Although systemic manifestations are common for SS and SLE patients, our case describes uncommon pulmonary and hematological manifestations:
- Cryptogenic Organized Pneumoniae and lymphocytic interstitial pneumonia have been reported as initial SS manifestation;1 In SLE it was reported as clinically significant in only 3% and pleural disease in 17% of patients at the time of diagnosis, increasing to 17% and 36%, respectively, over the course of disease.2
- Severe autoimmune thrombocytopenia and haemolytic anaemia, also knows as Evans Syndrome (ES), are haematological complications rarely described (<1% for SS and 2.7% for SLE), suggesting an autoimmune and severe multisystemic disease.1,3
The occurrence of a true overlap between SS and SLE is relatively rare and the ACR/EULAR classification criteria may allow a higher sensitivity to detect such condition, namely in patients without sicca symptoms, the hallmark of SS.
Figura I
PA chest radiograph with bilateral infiltrates
Figura II
Coronal chest CT scan showing bilateral parenchymal infiltrate in pulmonary bases
Figura III
Salivary gland scintigraphy showing no trace uptake by submandibular glands
Figura IV
Histology of the labial gland shows focal lymphocytic sialadenitis, with a focus score 1 focus/4mm2(hematoxylin and eosin staining; magnification x40)
BIBLIOGRAFIA
1. Brito-Zeron P, Theander E, Baldini C, Seror R, Retamozo S, Quartuccio L, et al.
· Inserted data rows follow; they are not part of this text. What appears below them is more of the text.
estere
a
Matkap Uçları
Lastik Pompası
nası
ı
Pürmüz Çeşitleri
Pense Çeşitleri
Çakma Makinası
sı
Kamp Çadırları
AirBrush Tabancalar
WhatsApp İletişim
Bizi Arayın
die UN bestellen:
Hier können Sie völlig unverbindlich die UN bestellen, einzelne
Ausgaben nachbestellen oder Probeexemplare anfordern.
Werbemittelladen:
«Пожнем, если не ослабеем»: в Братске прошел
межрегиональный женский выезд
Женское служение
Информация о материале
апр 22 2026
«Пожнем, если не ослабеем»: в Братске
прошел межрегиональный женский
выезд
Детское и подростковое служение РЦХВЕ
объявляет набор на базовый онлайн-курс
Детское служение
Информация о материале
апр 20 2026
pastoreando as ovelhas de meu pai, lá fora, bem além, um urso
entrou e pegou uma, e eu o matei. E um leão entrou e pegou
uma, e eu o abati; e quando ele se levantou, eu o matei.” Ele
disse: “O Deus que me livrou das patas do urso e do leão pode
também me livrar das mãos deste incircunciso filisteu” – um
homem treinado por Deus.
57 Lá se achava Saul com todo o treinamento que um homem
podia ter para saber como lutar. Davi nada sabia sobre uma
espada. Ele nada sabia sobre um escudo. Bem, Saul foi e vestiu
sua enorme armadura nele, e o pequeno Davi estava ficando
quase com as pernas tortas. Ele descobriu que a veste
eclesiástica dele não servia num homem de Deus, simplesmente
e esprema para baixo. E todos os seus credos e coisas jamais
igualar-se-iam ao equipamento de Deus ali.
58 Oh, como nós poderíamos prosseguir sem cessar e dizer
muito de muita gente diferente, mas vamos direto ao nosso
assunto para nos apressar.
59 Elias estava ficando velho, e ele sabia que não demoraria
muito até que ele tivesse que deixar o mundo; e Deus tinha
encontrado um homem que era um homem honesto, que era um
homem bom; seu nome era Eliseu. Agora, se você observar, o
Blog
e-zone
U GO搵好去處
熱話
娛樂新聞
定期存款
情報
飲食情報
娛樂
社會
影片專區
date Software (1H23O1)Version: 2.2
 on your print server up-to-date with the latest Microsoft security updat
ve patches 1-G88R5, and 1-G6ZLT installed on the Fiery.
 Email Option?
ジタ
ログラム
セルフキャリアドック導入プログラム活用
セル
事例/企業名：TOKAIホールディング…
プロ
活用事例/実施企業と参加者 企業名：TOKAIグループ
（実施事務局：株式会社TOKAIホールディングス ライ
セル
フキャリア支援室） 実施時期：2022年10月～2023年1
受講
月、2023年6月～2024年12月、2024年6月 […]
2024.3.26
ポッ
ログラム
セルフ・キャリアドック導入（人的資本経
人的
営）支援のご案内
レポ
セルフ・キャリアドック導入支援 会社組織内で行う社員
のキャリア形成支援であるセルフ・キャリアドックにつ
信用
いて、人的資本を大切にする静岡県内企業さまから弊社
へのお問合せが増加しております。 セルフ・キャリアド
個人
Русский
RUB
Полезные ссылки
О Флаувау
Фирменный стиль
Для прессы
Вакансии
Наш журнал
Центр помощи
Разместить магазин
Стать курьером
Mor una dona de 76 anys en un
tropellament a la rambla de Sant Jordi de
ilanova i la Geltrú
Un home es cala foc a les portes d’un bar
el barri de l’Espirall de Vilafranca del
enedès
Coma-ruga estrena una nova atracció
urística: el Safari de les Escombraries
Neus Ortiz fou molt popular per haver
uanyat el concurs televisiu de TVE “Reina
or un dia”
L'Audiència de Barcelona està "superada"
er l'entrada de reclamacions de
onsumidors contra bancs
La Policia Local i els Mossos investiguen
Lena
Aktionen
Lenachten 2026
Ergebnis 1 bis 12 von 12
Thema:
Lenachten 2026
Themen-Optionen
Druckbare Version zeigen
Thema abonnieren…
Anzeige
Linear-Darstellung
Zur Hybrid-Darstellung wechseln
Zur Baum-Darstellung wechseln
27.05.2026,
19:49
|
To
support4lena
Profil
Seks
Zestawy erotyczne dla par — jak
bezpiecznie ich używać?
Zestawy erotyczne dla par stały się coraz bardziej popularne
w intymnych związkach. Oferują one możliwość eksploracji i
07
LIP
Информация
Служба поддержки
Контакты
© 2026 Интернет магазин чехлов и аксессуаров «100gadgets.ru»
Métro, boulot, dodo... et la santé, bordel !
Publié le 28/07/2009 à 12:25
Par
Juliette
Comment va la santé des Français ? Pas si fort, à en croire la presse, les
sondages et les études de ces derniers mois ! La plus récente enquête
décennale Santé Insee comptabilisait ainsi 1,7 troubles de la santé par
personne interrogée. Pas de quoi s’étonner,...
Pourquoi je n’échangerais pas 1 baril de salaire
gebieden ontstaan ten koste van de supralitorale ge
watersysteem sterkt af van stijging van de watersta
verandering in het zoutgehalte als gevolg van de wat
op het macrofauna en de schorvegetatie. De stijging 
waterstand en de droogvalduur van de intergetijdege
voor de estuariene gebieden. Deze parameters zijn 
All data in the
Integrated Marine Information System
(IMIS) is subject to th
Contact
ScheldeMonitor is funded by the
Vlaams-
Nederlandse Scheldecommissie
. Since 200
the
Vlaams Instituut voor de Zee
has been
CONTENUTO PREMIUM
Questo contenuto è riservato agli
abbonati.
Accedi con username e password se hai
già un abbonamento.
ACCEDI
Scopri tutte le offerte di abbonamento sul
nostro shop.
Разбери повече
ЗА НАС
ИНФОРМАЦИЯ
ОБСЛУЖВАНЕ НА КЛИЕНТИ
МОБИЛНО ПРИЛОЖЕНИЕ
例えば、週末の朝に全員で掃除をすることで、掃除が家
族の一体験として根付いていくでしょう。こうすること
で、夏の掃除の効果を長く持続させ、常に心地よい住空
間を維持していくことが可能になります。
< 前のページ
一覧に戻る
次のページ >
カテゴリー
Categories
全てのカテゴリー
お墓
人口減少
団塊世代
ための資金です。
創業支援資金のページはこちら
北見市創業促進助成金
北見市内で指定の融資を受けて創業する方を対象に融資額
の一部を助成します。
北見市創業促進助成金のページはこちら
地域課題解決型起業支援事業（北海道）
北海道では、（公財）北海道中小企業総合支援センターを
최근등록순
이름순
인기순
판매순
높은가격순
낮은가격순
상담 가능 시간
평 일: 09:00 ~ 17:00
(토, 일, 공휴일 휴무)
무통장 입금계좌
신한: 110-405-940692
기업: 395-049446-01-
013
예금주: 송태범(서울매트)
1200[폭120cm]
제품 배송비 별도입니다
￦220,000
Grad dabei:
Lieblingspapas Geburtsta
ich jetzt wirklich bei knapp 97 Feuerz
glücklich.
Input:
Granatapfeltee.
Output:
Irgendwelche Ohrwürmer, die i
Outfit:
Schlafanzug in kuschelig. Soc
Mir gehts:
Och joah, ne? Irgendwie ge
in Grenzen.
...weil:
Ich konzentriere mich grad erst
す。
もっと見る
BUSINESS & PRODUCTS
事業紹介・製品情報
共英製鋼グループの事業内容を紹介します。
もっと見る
Early diagnosis of primary Sjogren´s syndrome: EULAR-SS task force clinical recommendations. Expert Rev Clin Immunol. 2016;12(2):137-56.
2. Cervera R, Khamashta MA, Font J, Sebastiani GD, Gil A, Lavilla P, et al. Systemic lupus erythematosus: clinical and immunologic patterns of disease expression in a cohort of 1,000 patients. The European Working Party on Systemic Lupus Erythematosus. Medicine (Baltimore). 1993;72(2):113-24.
3. Costallat GL, Appenzeller S, Costallat LT. Evans syndrome and systemic lupus erythematosus: clinical presentation and outcome. Joint Bone Spine. 2012;79(4):362-4.
4. Rahman A, Isenberg DA. Systemic lupus erythematosus. N Engl J Med. 2008;358(9):929-39.
5. Petri M, Orbai AM, Alarcon GS, Gordon C, Merrill JT, Fortin PR, et al. Derivation and validation of the Systemic Lupus International Collaborating Clinics classification criteria for systemic lupus erythematosus. Arthritis Rheum. 2012;64(8):2677-86.
6. Yang Y, Li Z, Wang L, Zhang F. The clinical and laboratory characteristics of Sjogren´s syndrome that progresses to systemic lupus erythematosus: a retrospective case-control study. Int J Rheum Dis. 2013;16(2):173-7.